中国のリチウム大手、天斉鋰業(ティエンチー・リチウム)の業績が過去最悪の水準に落ち込んだ。同社が3月26日に発表した2024年の通期決算によれば、同年の売上高は130億6300万元(約2705億円)と前年比68%も減少。純損益は79億500万元(約1637億円)の赤字に転落した。
巨額損失の主因は、リチウム相場の大幅下落が続く中、過去に高値で調達した原料在庫や未完成の加工設備の減損処理を迫られたことにある。
価格変動のパターンに変化
「2024年は非常に困難な1年だった。リチウムは近年の市場拡大とともにニッチからコモディティに変貌し、価格変動のパターンが以前とは大きく変わった」。天斉鋰業の創業者で董事会名誉主席(名誉会長に相当)を務める蒋衛平氏は、決算発表会でそう釈明した。

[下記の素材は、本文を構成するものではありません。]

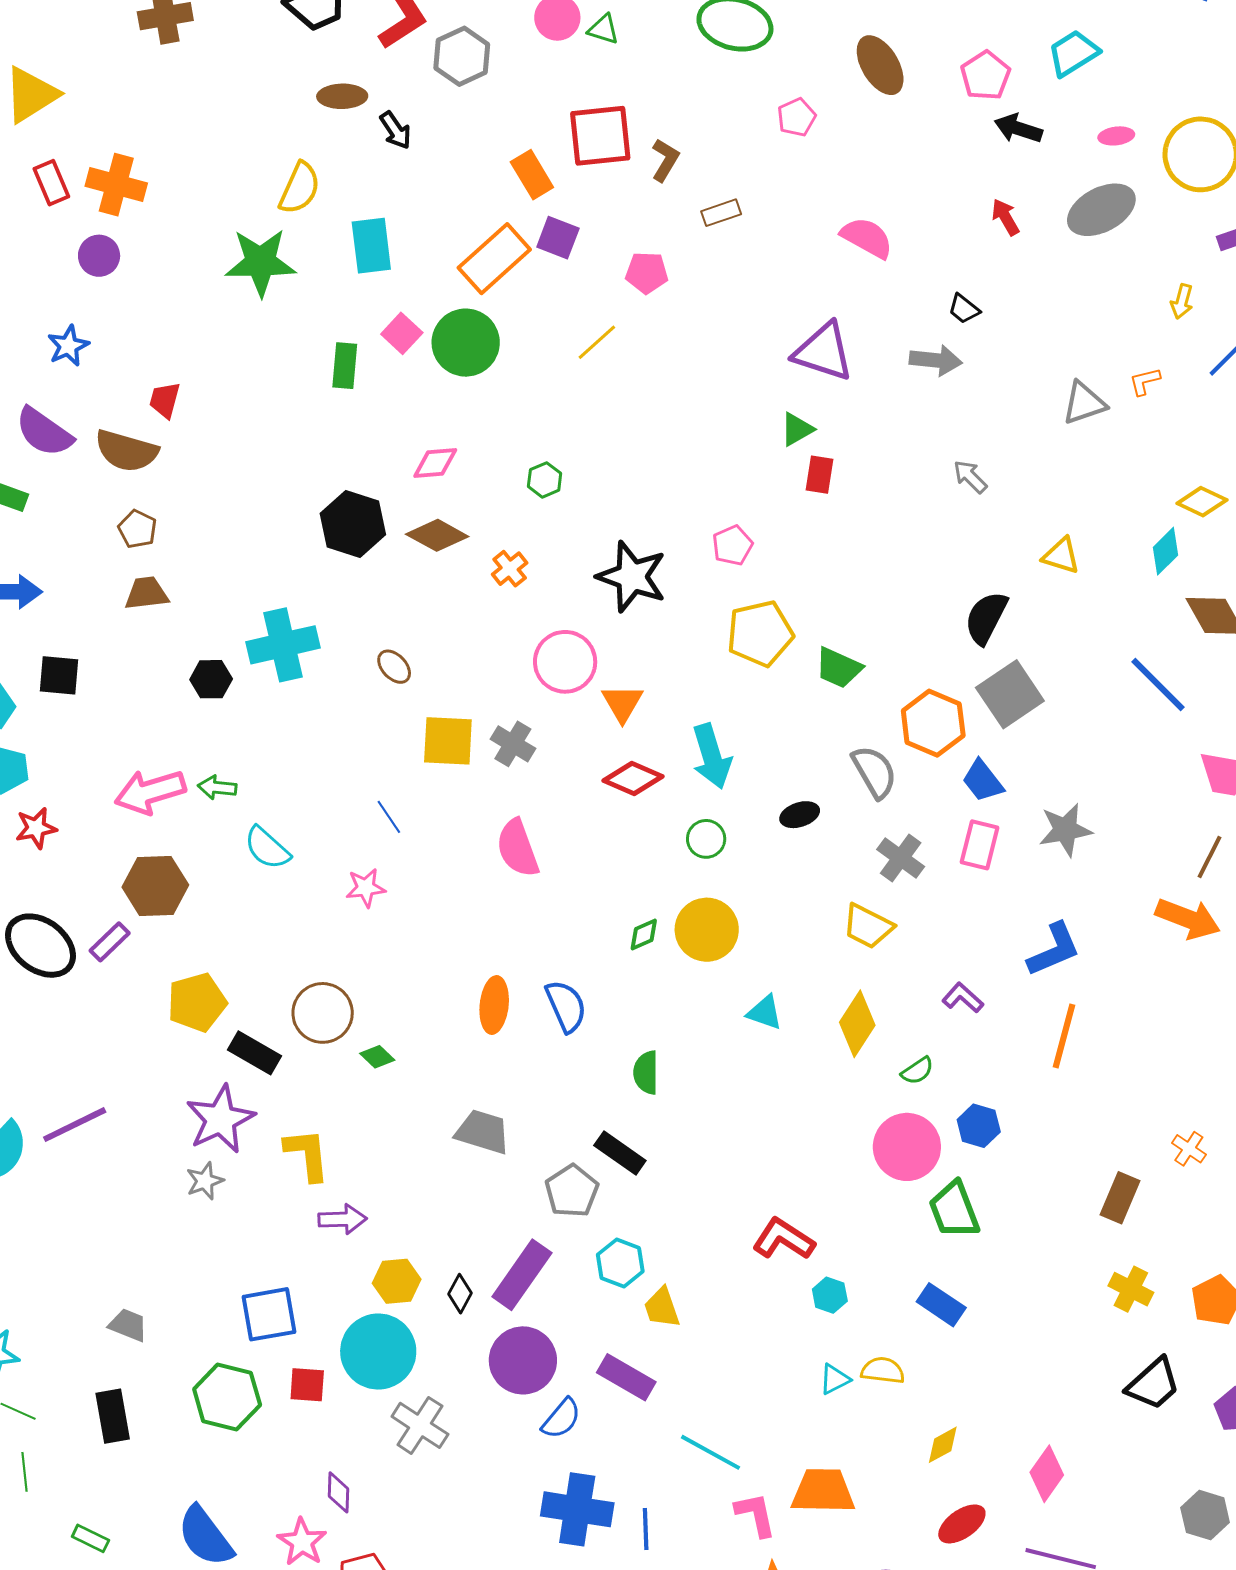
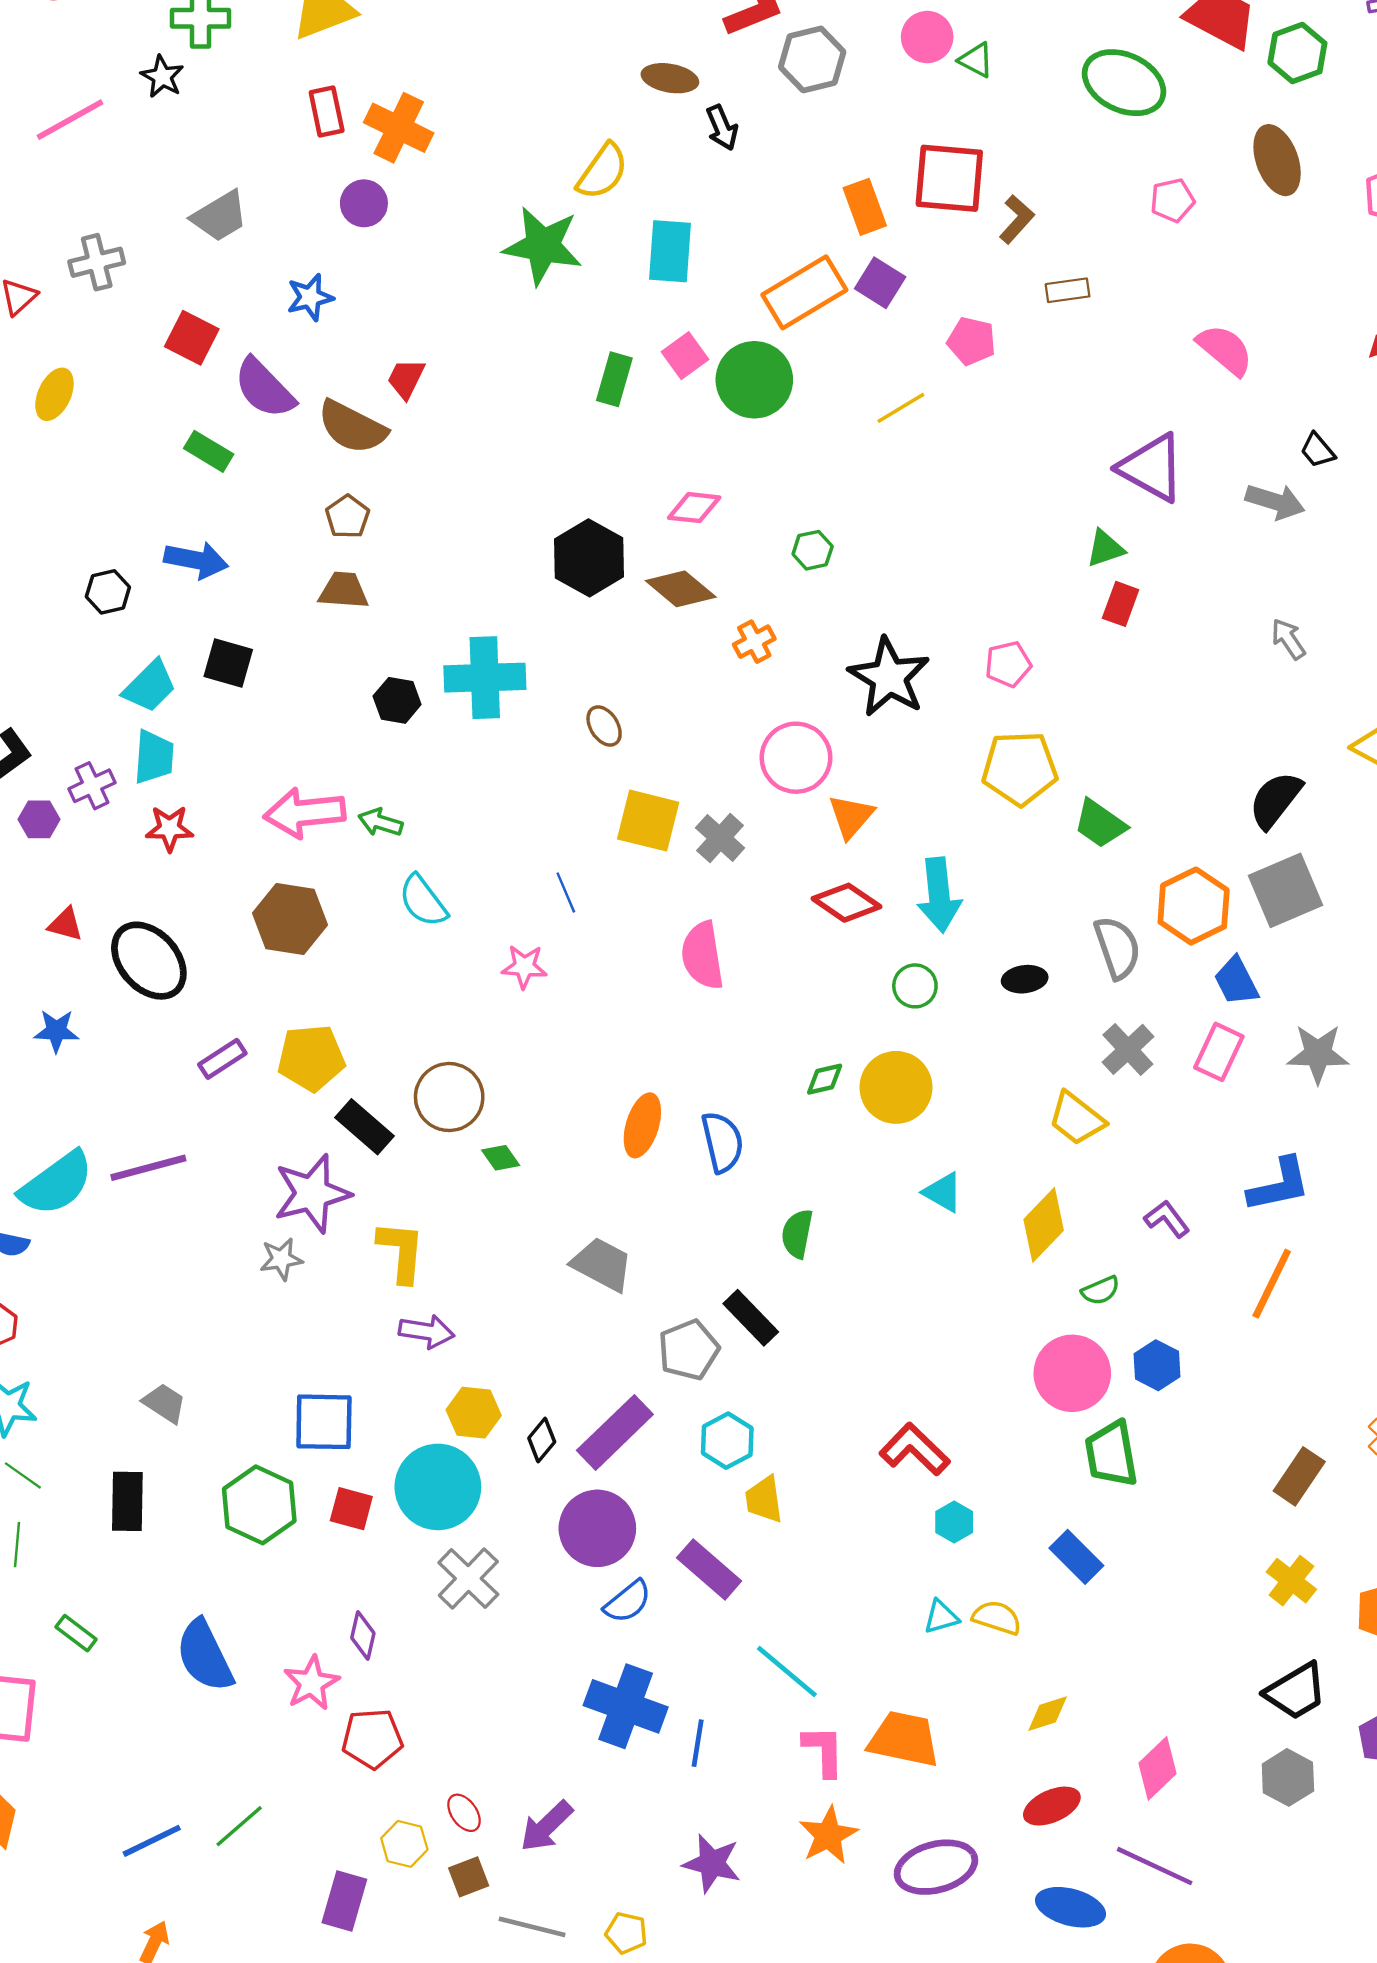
purple rectangle: (110, 942) -> (222, 1059), moved
gray hexagon: (1205, 1515) -> (1288, 1777), moved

天斉鋰業の主力製品であるリチウム化合物の2024年の販売は、数量ベースでは前年よりいくぶん増加した。しかし市場価格が右肩下がりで下落したため、売上高および粗利率の大幅な縮小が避けられなかった。
非鉄金属情報サイトの上海有色網のデータによれば、2024年のリチウム相場は年初の1トン当たり9万6500元(約200万円)から、年末には同7万5000元(約155万円)に値下がりし、1年間の下落幅は20%を超えた。